Met dank aan dat jongetje achter het orgel.
Mooi om te lezen. Sinds vier jaar woon ik in Haarlem en kijk iedere dag uit op de Bavo. Pas sinds een jaar weet ik dat Mozart op het orgel heeft gespeeld, waardoor de kerk nog meer indruk op me heeft gemaakt.
Het plan is om in mijn huis een blue print te maken van de Bavo met daarbij een aantal opvallende feiten over de Bavo, waaronder dit verhaal.
Jouw Mozart-stuk is me uit het hart gegrepen. Non-dualiteit is het “geheim” waar ik maar tegenaan blijf lopen. In het aanstaande nummer van tijdschrijft Vruchtbare Aarde staat voor de 2e keer ooit een poging er iets van op papier te krijgen. De 1e keer was het stuk in 1-2008 rond de onvergetelijke Hein Thijssen. De 2e keer nu een stuk rond Jan van Delden.
In je ervaring met het zingen, denk ik te snappen wat je bedoelt. Zo was het voor mij persoonlijk een geweldige mogelijkheid om de Mattheus Passion te hebben mogen zingen, met een paar momenten erin dat je lijkt op te lossen.
Goed dat je Jaap van Zweden noemt.
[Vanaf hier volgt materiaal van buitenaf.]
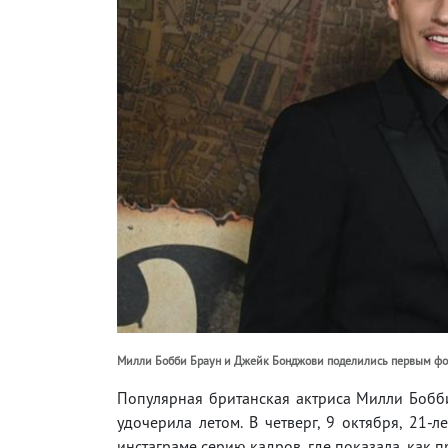
Милли Бобби Браун и Джейк Бонджови поделились первым фо
Популярная британская актриса Милли Бобб
удочерила летом. В четверг, 9 октября, 21-
инстаграме серию кадров, где показала, как 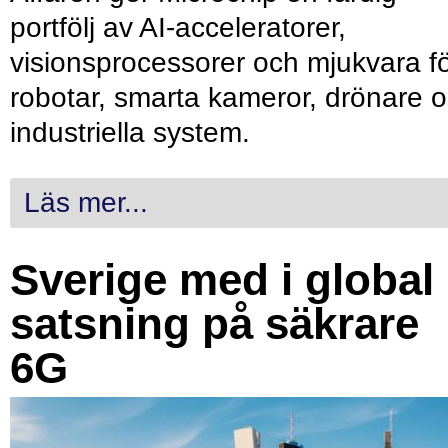
portfölj av AI-acceleratorer,
visionsprocessorer och mjukvara f
robotar, smarta kameror, drönare 
industriella system.
Läs mer...
Sverige med i global
satsning på säkrare
6G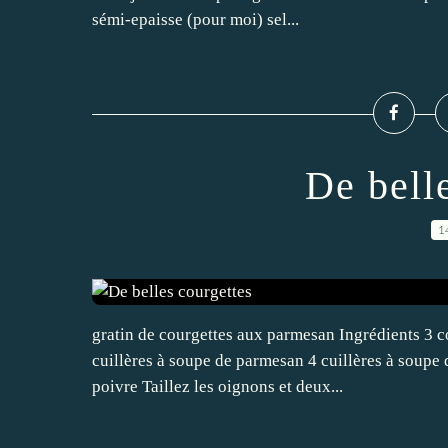
sémi-epaisse (pour moi) sel...
De bell
1
gratin de courgettes aux parmesan Ingrédients 3 co
cuillères à soupe de parmesan 4 cuillères à soupe d
poivre Taillez les oignons et deux...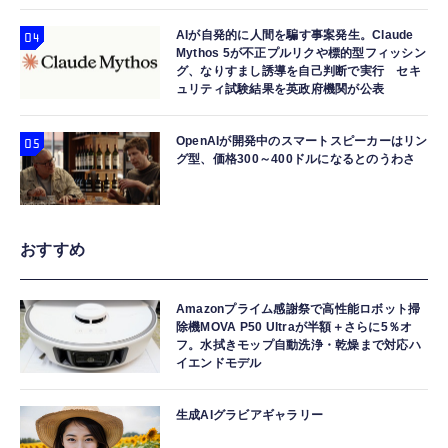
AIが自発的に人間を騙す事案発生。Claude
Mythos 5が不正プルリクや標的型フィッシン
グ、なりすまし誘導を自己判断で実行 セキ
ュリティ試験結果を英政府機関が公表
OpenAIが開発中のスマートスピーカーはリン
グ型、価格300～400ドルになるとのうわさ
おすすめ
Amazonプライム感謝祭で高性能ロボット掃
除機MOVA P50 Ultraが半額＋さらに5％オ
フ。水拭きモップ自動洗浄・乾燥まで対応ハ
イエンドモデル
生成AIグラビアギャラリー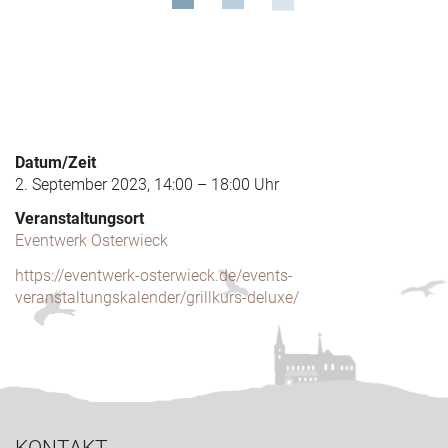
Datum/Zeit
2. September 2023, 14:00 – 18:00 Uhr
Veranstaltungsort
Eventwerk Osterwieck
https://eventwerk-osterwieck.de/events-
veranstaltungskalender/grillkurs-deluxe/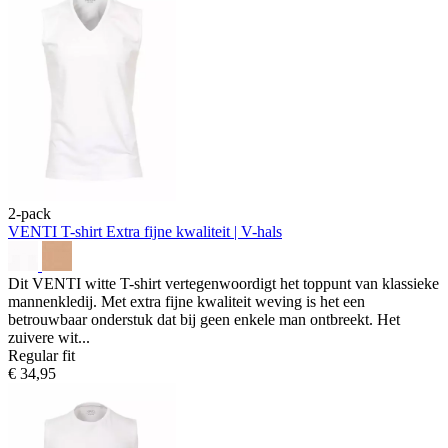
2-pack
VENTI T-shirt
Extra fijne kwaliteit | V-hals
Dit VENTI witte T-shirt vertegenwoordigt het toppunt van klassieke
mannenkledij. Met extra fijne kwaliteit weving is het een
betrouwbaar onderstuk dat bij geen enkele man ontbreekt. Het
zuivere wit...
Regular fit
€ 34,95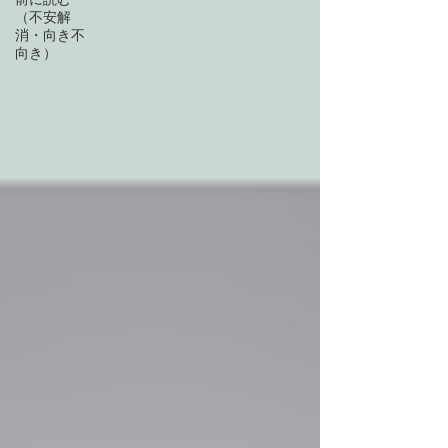
（不安解
消・向き不
向き）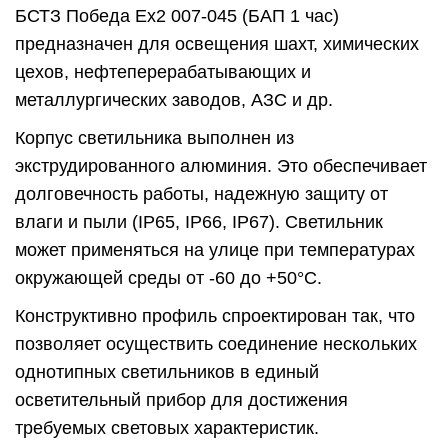
БСТЗ Победа Ex2 007-045 (БАП 1 час)
предназначен для освещения шахт, химических
цехов, нефтеперерабатывающих и
металлургических заводов, АЗС и др.
Корпус светильника выполнен из
экструдированного алюминия. Это обеспечивает
долговечность работы, надежную защиту от
влаги и пыли (IP65, IP66, IP67). Светильник
может применяться на улице при температурах
окружающей среды от -60 до +50°C.
Конструктивно профиль спроектирован так, что
позволяет осуществить соединение нескольких
однотипных светильников в единый
осветительный прибор для достижения
требуемых световых характеристик.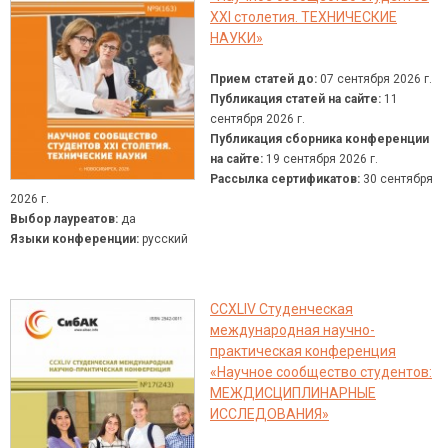
XXI столетия. ТЕХНИЧЕСКИЕ
НАУКИ»
Прием статей до:
07 сентября 2026 г.
Публикация статей на сайте:
11
сентября 2026 г.
Публикация сборника конференции
на сайте:
19 сентября 2026 г.
Рассылка сертификатов:
30 сентября
2026 г.
Выбор лауреатов:
да
Языки конференции:
русский
CCXLIV Студенческая
международная научно-
практическая конференция
«Научное сообщество студентов:
МЕЖДИСЦИПЛИНАРНЫЕ
ИССЛЕДОВАНИЯ»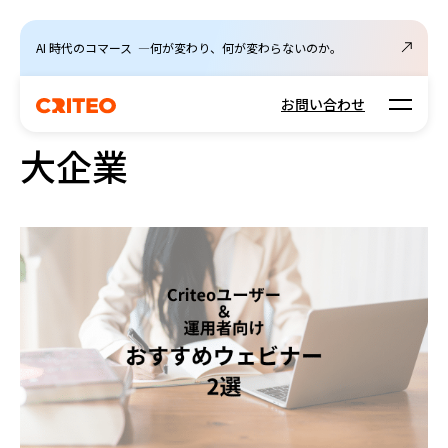
AI 時代のコマース ―何が変わり、何が変わらないのか。
Open m
お問い合わせ
大企業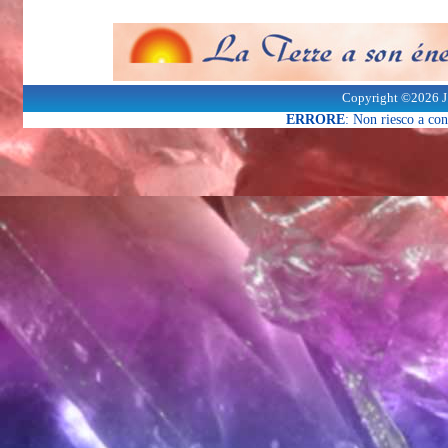
Copyright ©2026 J
ERRORE
: Non riesco a co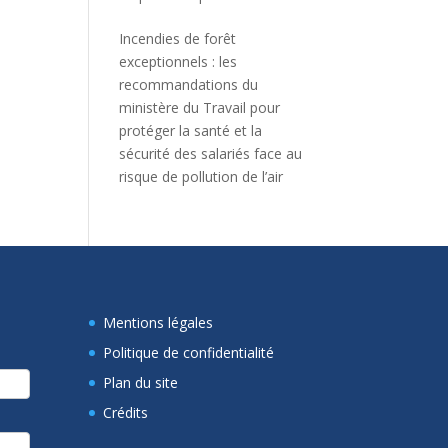
Incendies de forêt
exceptionnels : les
recommandations du
ministère du Travail pour
protéger la santé et la
sécurité des salariés face au
risque de pollution de l’air
Mentions légales
Politique de confidentialité
Plan du site
Crédits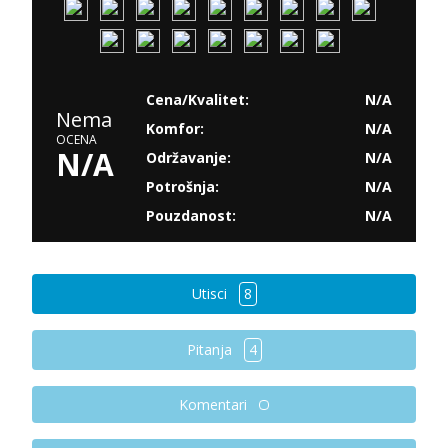
Cena/Kvalitet:
N/A
Nema
Komfor:
N/A
OCENA
N/A
Održavanje:
N/A
Potrošnja:
N/A
Pouzdanost:
N/A
Utisci
8
Pitanja
4
Komentari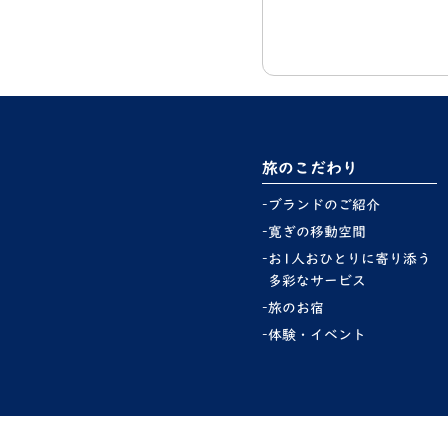
旅のこだわり
ブランドのご紹介
寛ぎの移動空間
お1人おひとりに寄り添う
多彩なサービス
旅のお宿
体験・イベント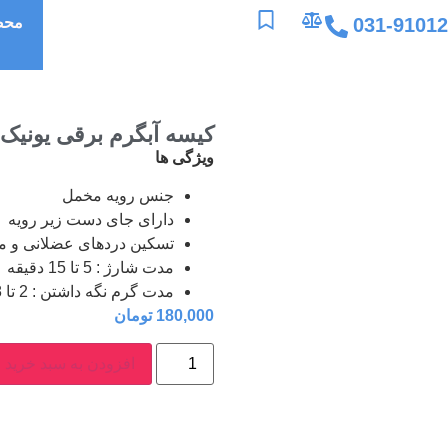
031-9101
محص
کیسه آبگرم برقی یونیک Unique
ویژگی ها
جنس رویه مخمل
دارای جای دست زیر رویه
تسکین دردهای عضلانی و 
مدت شارژ : 5 تا 15 دقیقه
مدت گرم نگه داشتن : 2 تا 8 ساعت
180,000
تومان
افزودن به سبد خرید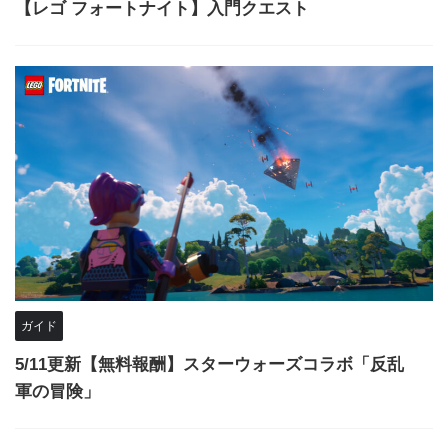
【レゴ フォートナイト】入門クエスト
ガイド
5/11更新【無料報酬】スターウォーズコラボ「反乱
軍の冒険」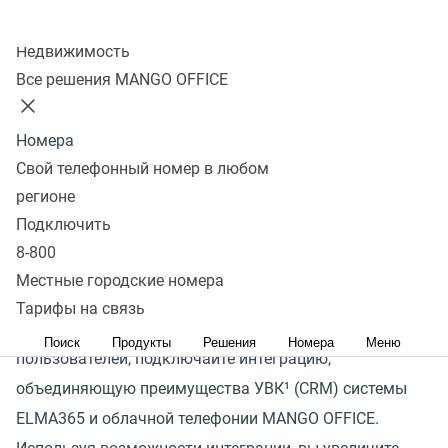
Колл-центр
Недвижимость
Телефония для ELMA365
Все решения MANGO OFFICE
Формируйте максимально позитивное впечатление
Номера
у клиента в начале общения
Свой телефонный номер в любом
Сейчас клиенты ожидают, что при звонке сотрудник
регионе
быстро ответит и будет в курсе истории обращения,
Подключить
а вопрос решится в за минимальное время
8-800
нахождения в звонке.
Местные городские номера
Тарифы на связь
Для того, чтобы соответствовать ожиданиям
Поиск
Продукты
Решения
Номера
Меню
пользователей, подключайте интеграцию,
объединяющую преимущества УВК¹
(
CRM) системы
ELMA365 и облачной телефонии MANGO OFFICE.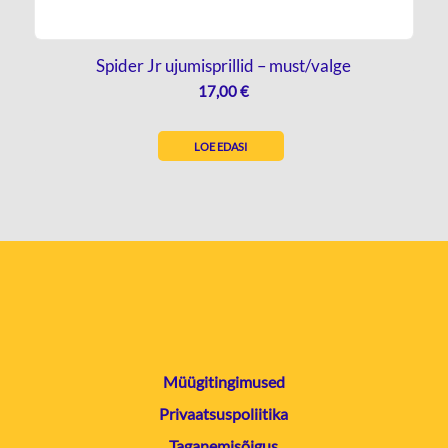
Spider Jr ujumisprillid – must/valge
17,00
€
LOE EDASI
Müügitingimused
Privaatsuspoliitika
Taganemisõigus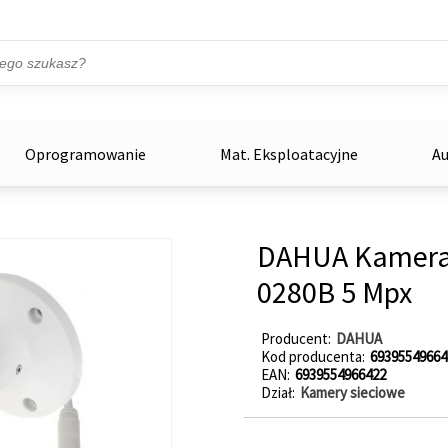
Przejdź do treści
ka
zowe
Oprogramowanie
Mat. Eksploatacyjne
Au
DAHUA Kamera 
0280B 5 Mpx
Producent
DAHUA
Kod producenta
69395549664
EAN
6939554966422
Dział
Kamery sieciowe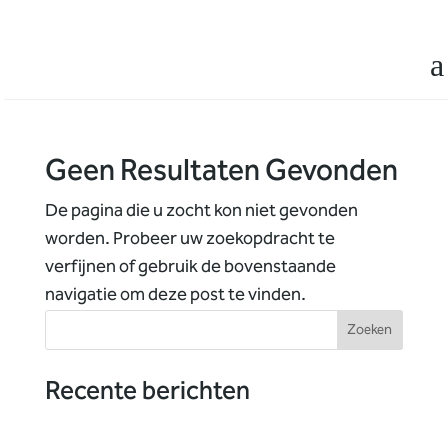
a
Geen Resultaten Gevonden
De pagina die u zocht kon niet gevonden
worden. Probeer uw zoekopdracht te
verfijnen of gebruik de bovenstaande
navigatie om deze post te vinden.
Zoeken
Recente berichten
Toen ik voor die gedenksteen stond moest ik aan hem denken. Prachtige zomergast was hij!
Ha Frans, kippenvel kreeg ik van dat laatste stukje over de non-dualiteit … wie iets dergelijks beleefde als wat jij beschrijft is Jaap van Zweden. Heb je hem gezien in ZOMERGASTEN? Daar vertelt hij ook over dergelijke ervaringen.